Acknowledging that something had to change was uncomfortable, but it was also the beginning of possibility.
I set two clear priorities: my children first, and only the work that truly moved my businesses forward second. For that to work, my businesses had to grow to a point where I wasn’t necessary for every part of it and I needed support.
From there, I started creating tiny pockets of space in my life. That meant doing things like blocking small amounts of time on my calendar just to think, journal, or reflect. I began asking myself simple questions: What actually matters? What is draining me the most? What would make life feel even slightly lighter? I wrote down every single thing I was spending time on—big and small—and began removing, delegating, or restructuring anything that didn’t support my priorities.
Another early step was asking for help, including hiring an operations manager. As entrepreneurs and parents, we often feel like we’re supposed to carry everything alone. But the reality is that change started happening when I allowed other people to step in — delegating small tasks, leaning on community, and being honest about where I was struggling.
It became apparent that each small adjustment created a little more breathing room, and over time those small changes compounded into something bigger.
Staying determined when things got difficult
By the time my daughter Marseille was born, I had task-management systems in place, someone reviewing my email, and someone responsible for making sure projects moved forward. I time-blocked my schedule, planned meetings in advance, and focused only on the work that actually moved the business forward.
Even still, the process was hardly linear. For about six months I was constantly reevaluating what I could realistically manage as a mother of two. I was still working really late nights and early mornings, often sleeping just 4-5 hours per night as I adjusted and understood my capacity. It was exhausting and uncomfortable—I had spent years putting work above everything else, so I had to change deeply ingrained habits.
What carried me through was sheer determination. I became relentless about building a life that felt different from the one I was trapped in, and to create something beautiful for my family. It became apparent that each small adjustment created a little more breathing room, and over time those small changes compounded into something bigger.
Piece by piece, I began rebuilding not just my schedule or my businesses, but my capacity to live in a way that actually felt sustainable.
Knowing how to find my way back
Today, life looks very different than it did during those early years, but it’s still evolving.
For a period of time I was able to work mostly part-time while remaining the primary caregiver for my kids.
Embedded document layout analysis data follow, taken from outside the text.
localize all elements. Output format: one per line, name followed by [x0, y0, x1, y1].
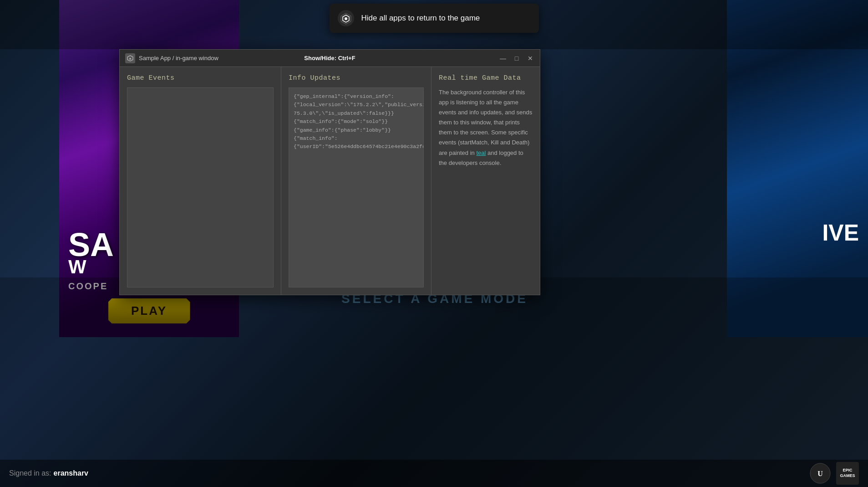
unreal-engine-logo: U	[809, 462, 832, 485]
game-events-area	[127, 87, 274, 287]
window-title: Sample App / in-game window	[139, 55, 218, 62]
minimize-button[interactable]: —	[498, 53, 508, 63]
realtime-panel: Real time Game Data The background contr…	[431, 67, 540, 295]
signed-in-label: Signed in as:	[9, 469, 51, 477]
bottom-bar: Signed in as: eransharv U EPIC GAMES	[0, 460, 868, 487]
dark-overlay-bottom	[0, 277, 868, 460]
console-line-6: {"match_info":	[294, 134, 419, 143]
window-showhide: Show/Hide: Ctrl+F	[304, 55, 355, 62]
left-banner-title: SA	[68, 230, 114, 260]
info-updates-title: Info Updates	[289, 74, 424, 82]
svg-point-9	[129, 58, 131, 60]
svg-text:GAMES: GAMES	[840, 473, 855, 478]
console-line-7: {"userID":"5e526e4ddbc64574bc21e4e90c3a2…	[294, 143, 419, 151]
window-titlebar: Sample App / in-game window Show/Hide: C…	[120, 50, 540, 67]
close-button[interactable]: ✕	[525, 53, 535, 63]
svg-point-7	[345, 17, 347, 20]
overwolf-logo	[338, 10, 354, 26]
console-line-4: {"match_info":{"mode":"solo"}}	[294, 118, 419, 126]
svg-text:U: U	[817, 470, 823, 477]
right-banner-text: IVE	[822, 220, 859, 246]
realtime-desc-part1: The background controller of this app is…	[439, 89, 532, 156]
info-console: {"gep_internal":{"version_info": {"local…	[289, 87, 424, 287]
game-events-title: Game Events	[127, 74, 274, 82]
window-app-icon	[125, 53, 135, 63]
ingame-window: Sample App / in-game window Show/Hide: C…	[119, 49, 540, 295]
left-banner-subtitle: W	[68, 256, 86, 278]
epic-games-logo: EPIC GAMES	[836, 462, 859, 485]
console-line-5: {"game_info":{"phase":"lobby"}}	[294, 126, 419, 134]
maximize-button[interactable]: □	[512, 53, 522, 63]
notification-text: Hide all apps to return to the game	[361, 14, 480, 23]
realtime-title: Real time Game Data	[439, 74, 533, 82]
teal-link: teal	[476, 149, 486, 156]
console-line-1: {"gep_internal":{"version_info":	[294, 92, 419, 101]
svg-text:EPIC: EPIC	[843, 468, 853, 472]
signed-in-user: eransharv	[54, 469, 89, 477]
window-controls: — □ ✕	[498, 53, 535, 63]
info-updates-panel: Info Updates {"gep_internal":{"version_i…	[281, 67, 431, 295]
show-hide-shortcut: Ctrl+F	[338, 55, 355, 62]
console-line-2: {"local_version":\"175.2.2\","public_ver…	[294, 101, 419, 109]
window-body: Game Events Info Updates {"gep_internal"…	[120, 67, 540, 295]
realtime-description: The background controller of this app is…	[439, 87, 533, 168]
bottom-logos: U EPIC GAMES	[809, 462, 859, 485]
game-events-panel: Game Events	[120, 67, 281, 295]
top-notification: Hide all apps to return to the game	[330, 4, 539, 33]
console-line-3: 75.3.0\",\"is_updated\":false}}}	[294, 109, 419, 118]
show-hide-label: Show/Hide:	[304, 55, 338, 62]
Then, about a year ago, I decided to move back into expansion mode. During that period my family bought two businesses and grew business-wise across the board. It created more financial freedom and incredible opportunities, but it was also a lot. Eventually I found myself feeling unbalanced again.
The difference this time is that I know how to find my way back.
I’m now intentionally moving back into contraction mode, reducing my workload and creating space again. I’m taking time for things that I once pushed aside: exercise, therapy, writing, and deeper personal reflection. I’m also working on being more present with my kids. That’s still a challenge, but I’m learning.
Emotionally, I feel stronger than I ever have. The experience of pregnancy, childbirth, and those early years of parenting forced me to confront parts of myself I hadn’t examined before. I’m doing the deeper work of understanding the roots behind my behaviors and truly healing from the inside out.
Life still moves in cycles, and I’m sure it always will. But I feel proud of the journey and the lessons it taught me.
My hope is that my kids grow up seeing that it’s possible to build a meaningful life while also being imperfect, human, and happy.